At a camp in Cyprus for evacuees waiting to return to the United States, Rima Fawaz recalled her children's trauma at seeing warfare for the first time.
The family was vacationing with relatives in southern Lebanon when the fighting began. She and her husband fled north in a car with their two children and five nieces and nephews. They were about 100 yards from a bridge when it exploded, killing and wounding many people. In a panic, they tried to turn around and crashed their car.
"The kids started crying, they were sick. One almost passed out," said Fawaz, 35, of Tampa, Fla. "The kids saw the wounded and the dead, and that's when they went crazy. My little boy kept saying: 'Please tell me this is fireworks, I don't want to die."'
Meanwhile, in the United States, the government has spent about $200,000 helping Americans fleeing Lebanon as they return to the United States, and that amount will grow as an estimated 7,500 to 15,000 people arrive.
The government provides temporary assistance to citizens and dependents identified as having returned from a foreign country because of destitution, illness, threat of war or similar crisis. As a result of fighting in Lebanon, a repatriation center opened Thursday at Baltimore-Washington International Thurgood Marshall Airport. Another center opened Friday at Philadelphia's airport.
Many returning citizens won't need much help, but for those who do, the centers are staffed by medical and mental health professionals. The centers also have phone banks and computers to help people contact friends and relatives.
After all the citizens have been through, "isn't it nice to have someone say welcome home and I'm hear to help you get wherever your final destination is," said Wade Horn, an assistant secretary with the Department of Health and Human Services.
Most of the 60 greeters at Baltimore are state employees, as are the greeters in Philadelphia.

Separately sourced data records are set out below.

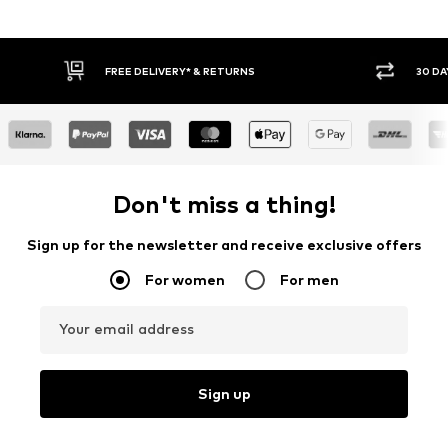
30 DAY RETURN POLICY
BUY
Don't miss a thing!
Sign up for the newsletter and receive exclusive offers
For women
For men
Your email address
Sign up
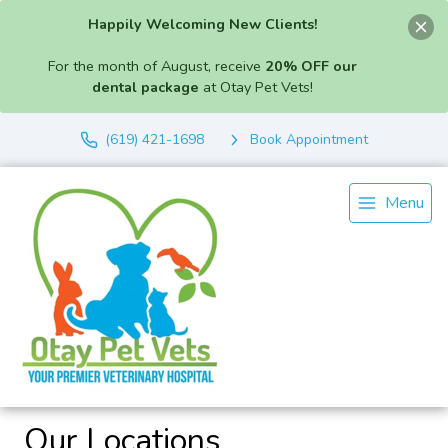
Happily Welcoming New Clients!
For the month of August, receive
20% OFF our
dental package
at Otay Pet Vets!
(619) 421-1698
Book Appointment
Menu
Our Locations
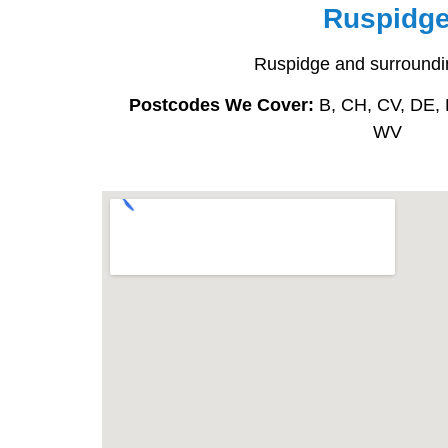
Ruspidg
Ruspidge and surroundi
Postcodes We Cover:
B, CH, CV, DE, 
WV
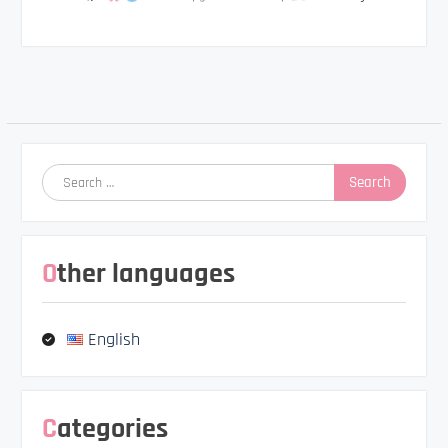
Post
navigation
Search
for:
Other languages
English
Categories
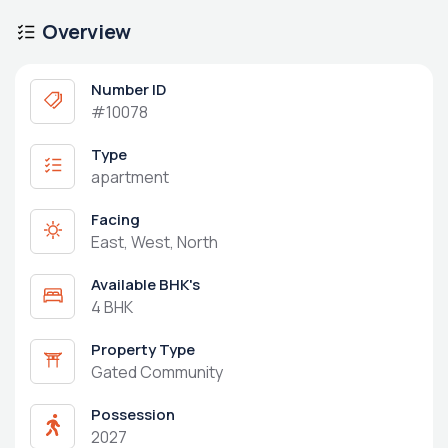
Overview
Number ID
#10078
Type
apartment
Facing
East, West, North
Available BHK's
4 BHK
Property Type
Gated Community
Possession
2027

The federal government reimburses the states for their expense. Officials expect to greet and assist refugees for another five days.
The purpose of the program is to help get people to their homes or other destinations as smoothly as possible. In the majority of cases, the evacuees won't need much in the way of assistance, and they pay their own way for their lodging or for the airplane tickets to their next stop.

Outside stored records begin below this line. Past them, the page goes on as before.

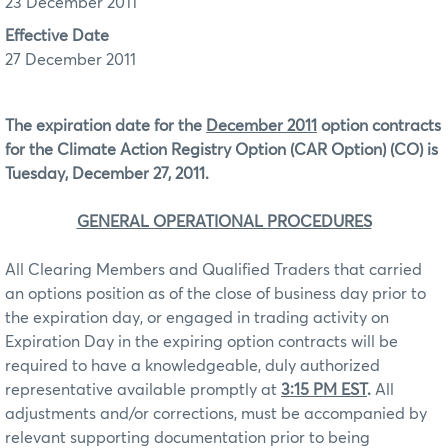
23 December 2011
Effective Date
27 December 2011
The expiration date for the
December 2011
option contracts
for the Climate Action Registry Option (CAR Option) (CO) is
Tuesday, December 27, 2011.
GENERAL OPERATIONAL PROCEDURES
All Clearing Members and Qualified Traders that carried
an options position as of the close of business day prior to
the expiration day, or engaged in trading activity on
Expiration Day in the expiring option contracts will be
required to have a knowledgeable, duly authorized
representative available promptly at
3:15 PM EST
.
All
adjustments and/or corrections, must be accompanied by
relevant supporting documentation prior to being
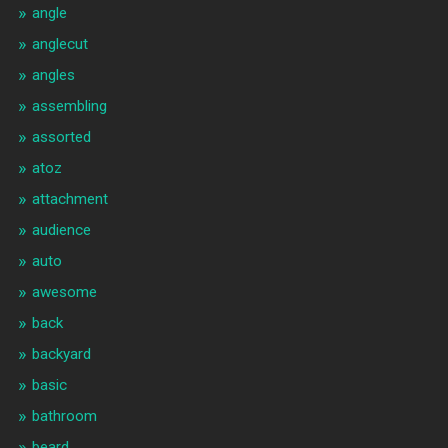
angle
anglecut
angles
assembling
assorted
atoz
attachment
audience
auto
awesome
back
backyard
basic
bathroom
beard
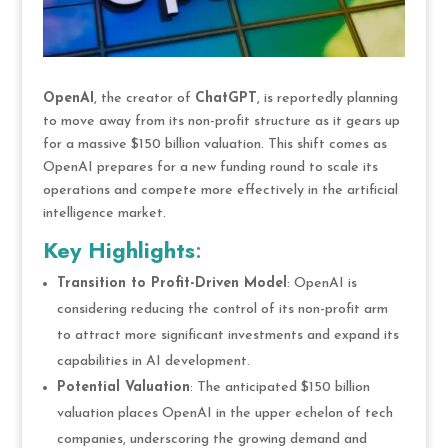
OpenAI
, the creator of
ChatGPT
, is reportedly planning
to move away from its non-profit structure as it gears up
for a massive $150 billion valuation. This shift comes as
OpenAI prepares for a new funding round to scale its
operations and compete more effectively in the artificial
intelligence market.
Key Highlights
:
Transition to Profit-Driven Model
: OpenAI is
considering reducing the control of its non-profit arm
to attract more significant investments and expand its
capabilities in AI development.
Potential Valuation
: The anticipated $150 billion
valuation places OpenAI in the upper echelon of tech
companies, underscoring the growing demand and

In some cases, people had to flee without their credit cards, or they may not have access to money to pay immediately. The government buys the lodging or tickets for them, but the person getting the assistance signs a note promising to repay the money. In a small number of cases, when a citizen is truly destitute, the government will pick up all the expense of getting them to their final destination, Horn said.
Horn estimated that about 800 people had been helped through the program so far. Typically, the program assists 200 to 250 people annually. The federal government allocates up to $1 million for the repatriation program.